Though Fischer was originally destined for the family lumber business, his passion for the natural sciences - and his ineptitude as a businessman - convinced his father that he was better off as a student. Fischer went to the University of Bonn in 1871 to study chemistry, but attended many physics lectures as this was his preferred subject. In 1872 his cousin Otto persuaded him to go to the University of Strasbourg. It was there, working under Adolf von Baeyer, that Fischer decided to devote his life to chemistry. At Strasbourg, Fischer worked on phthaleins, a group of synthetic dyes.
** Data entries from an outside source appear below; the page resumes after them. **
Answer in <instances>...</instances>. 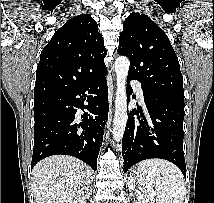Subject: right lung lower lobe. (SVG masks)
Listing matches in <instances>:
<instances>
[{
    "mask_svg": "<svg viewBox=\"0 0 214 203\" xmlns=\"http://www.w3.org/2000/svg\"><path fill=\"white\" fill-rule=\"evenodd\" d=\"M78 108L87 110L81 121ZM34 118L31 168L45 157L65 154L96 170L103 126L108 118L105 72L75 87L34 100Z\"/></svg>",
    "mask_w": 214,
    "mask_h": 203,
    "instance_id": "obj_1",
    "label": "right lung lower lobe"
}]
</instances>
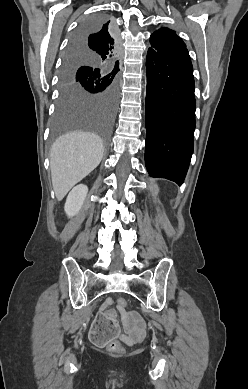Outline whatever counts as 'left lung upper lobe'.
Wrapping results in <instances>:
<instances>
[{
  "mask_svg": "<svg viewBox=\"0 0 248 389\" xmlns=\"http://www.w3.org/2000/svg\"><path fill=\"white\" fill-rule=\"evenodd\" d=\"M151 48L159 51L174 49H186L185 43L179 38L175 31L162 27L155 31L150 37Z\"/></svg>",
  "mask_w": 248,
  "mask_h": 389,
  "instance_id": "5c2ea615",
  "label": "left lung upper lobe"
}]
</instances>
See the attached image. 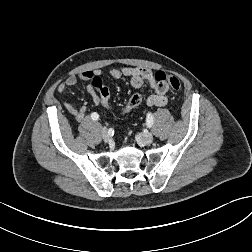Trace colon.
Listing matches in <instances>:
<instances>
[{
	"label": "colon",
	"mask_w": 252,
	"mask_h": 252,
	"mask_svg": "<svg viewBox=\"0 0 252 252\" xmlns=\"http://www.w3.org/2000/svg\"><path fill=\"white\" fill-rule=\"evenodd\" d=\"M155 79L158 82H165L171 89L178 91L181 88L180 80L168 73L158 71L155 73ZM92 85L96 90L100 98V105L105 107L110 111H120L122 113H129L136 109L142 103V95L140 93L132 94L129 99L121 104L120 106H115L111 100L110 92L107 87L102 84L99 77H94L92 79Z\"/></svg>",
	"instance_id": "1"
}]
</instances>
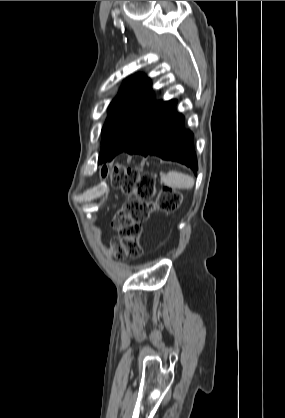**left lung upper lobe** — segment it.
Instances as JSON below:
<instances>
[{
	"instance_id": "obj_1",
	"label": "left lung upper lobe",
	"mask_w": 285,
	"mask_h": 418,
	"mask_svg": "<svg viewBox=\"0 0 285 418\" xmlns=\"http://www.w3.org/2000/svg\"><path fill=\"white\" fill-rule=\"evenodd\" d=\"M161 103L154 101L148 77L137 75L128 78L109 106V114L102 128L100 152L107 150L108 154L106 157L99 156L98 163L111 161L124 151Z\"/></svg>"
}]
</instances>
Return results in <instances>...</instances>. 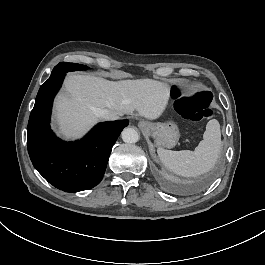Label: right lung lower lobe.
<instances>
[{
  "label": "right lung lower lobe",
  "mask_w": 265,
  "mask_h": 265,
  "mask_svg": "<svg viewBox=\"0 0 265 265\" xmlns=\"http://www.w3.org/2000/svg\"><path fill=\"white\" fill-rule=\"evenodd\" d=\"M65 74L51 75L41 86L28 122L27 148L34 167L49 183L78 192L100 183L112 146L129 121L99 123L80 141L57 138L50 129V114Z\"/></svg>",
  "instance_id": "98d812e1"
}]
</instances>
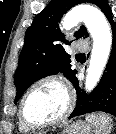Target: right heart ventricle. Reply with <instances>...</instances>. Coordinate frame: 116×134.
<instances>
[{"instance_id": "right-heart-ventricle-1", "label": "right heart ventricle", "mask_w": 116, "mask_h": 134, "mask_svg": "<svg viewBox=\"0 0 116 134\" xmlns=\"http://www.w3.org/2000/svg\"><path fill=\"white\" fill-rule=\"evenodd\" d=\"M19 130H20L21 132H29V131H31L32 129L29 128V127H27L26 125H24V124L21 122V120L19 119Z\"/></svg>"}]
</instances>
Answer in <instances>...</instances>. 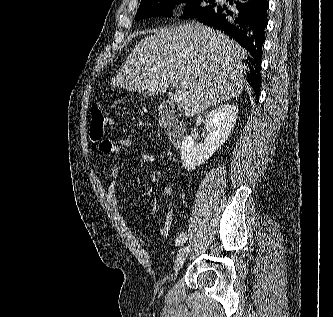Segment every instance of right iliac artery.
Listing matches in <instances>:
<instances>
[{"label":"right iliac artery","mask_w":333,"mask_h":317,"mask_svg":"<svg viewBox=\"0 0 333 317\" xmlns=\"http://www.w3.org/2000/svg\"><path fill=\"white\" fill-rule=\"evenodd\" d=\"M187 240V235L186 234H181L179 237H177L175 244L176 246L182 245L185 241Z\"/></svg>","instance_id":"obj_1"}]
</instances>
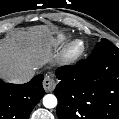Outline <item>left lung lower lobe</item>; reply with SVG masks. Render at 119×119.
Listing matches in <instances>:
<instances>
[{
    "label": "left lung lower lobe",
    "instance_id": "left-lung-lower-lobe-1",
    "mask_svg": "<svg viewBox=\"0 0 119 119\" xmlns=\"http://www.w3.org/2000/svg\"><path fill=\"white\" fill-rule=\"evenodd\" d=\"M59 119H119V49L97 43L87 59L56 70Z\"/></svg>",
    "mask_w": 119,
    "mask_h": 119
}]
</instances>
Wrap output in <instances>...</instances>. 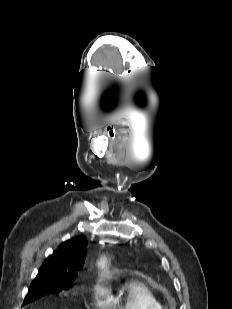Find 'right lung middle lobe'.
I'll return each instance as SVG.
<instances>
[{
  "label": "right lung middle lobe",
  "mask_w": 232,
  "mask_h": 309,
  "mask_svg": "<svg viewBox=\"0 0 232 309\" xmlns=\"http://www.w3.org/2000/svg\"><path fill=\"white\" fill-rule=\"evenodd\" d=\"M71 280H50L47 278L36 279L32 282L28 294L25 297L24 305L36 301L50 293H58L63 289H68Z\"/></svg>",
  "instance_id": "right-lung-middle-lobe-1"
}]
</instances>
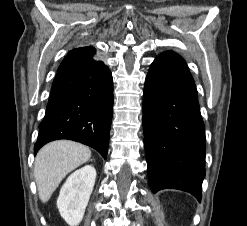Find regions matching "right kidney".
<instances>
[{
	"label": "right kidney",
	"mask_w": 247,
	"mask_h": 226,
	"mask_svg": "<svg viewBox=\"0 0 247 226\" xmlns=\"http://www.w3.org/2000/svg\"><path fill=\"white\" fill-rule=\"evenodd\" d=\"M96 180V170L86 165L72 173L62 186L57 207L62 218L76 226L83 219Z\"/></svg>",
	"instance_id": "1"
}]
</instances>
He followed von Baeyer to Munich in 1875, qualifying as a Privatdocent in 1878. In 1881 he was appointed Professor of Chemistry at the University of Erlangen, and started studying caffeine and theobromine - the active ingredients in tea, coffee and cocoa. The following year he began his work on sugars and purines. He continued this work at the University of Würzburg, where he became a professor in 1888, and at the University of Berlin, where he was appointed in 1892 and remained until his death.
Fischer established that organic substances including adenine, xanthene, caffeine, uric acid and guanine all belong to the same family. He hypothesised about the nature of the parent substance, which he called purine, and synthesised it in 1898.
Fischer’s study of the sugars enabled him to discover the relationship between glucose and fructose, and he synthesised these sugars in 1890. He went on to establish the arrangement in space (known as the absolute configuration) of the 16 aldohexose sugars (including D-glucose) in 1892. He was awarded a Nobel Prize in 1902 for this work on sugars and purines.
For almost a decade from 1899, Fischer also worked on proteins. He analysed and identified the amino acids, discovering several new ones in the process, and established the nature of the bond that holds them together - the peptide bond. He also studied enzymes, proposing the analogy of a lock and key to explain the specificity of enzyme action. This model now underpins much of modern biochemistry and pharmacology. In the final years of his life he also studied the fats.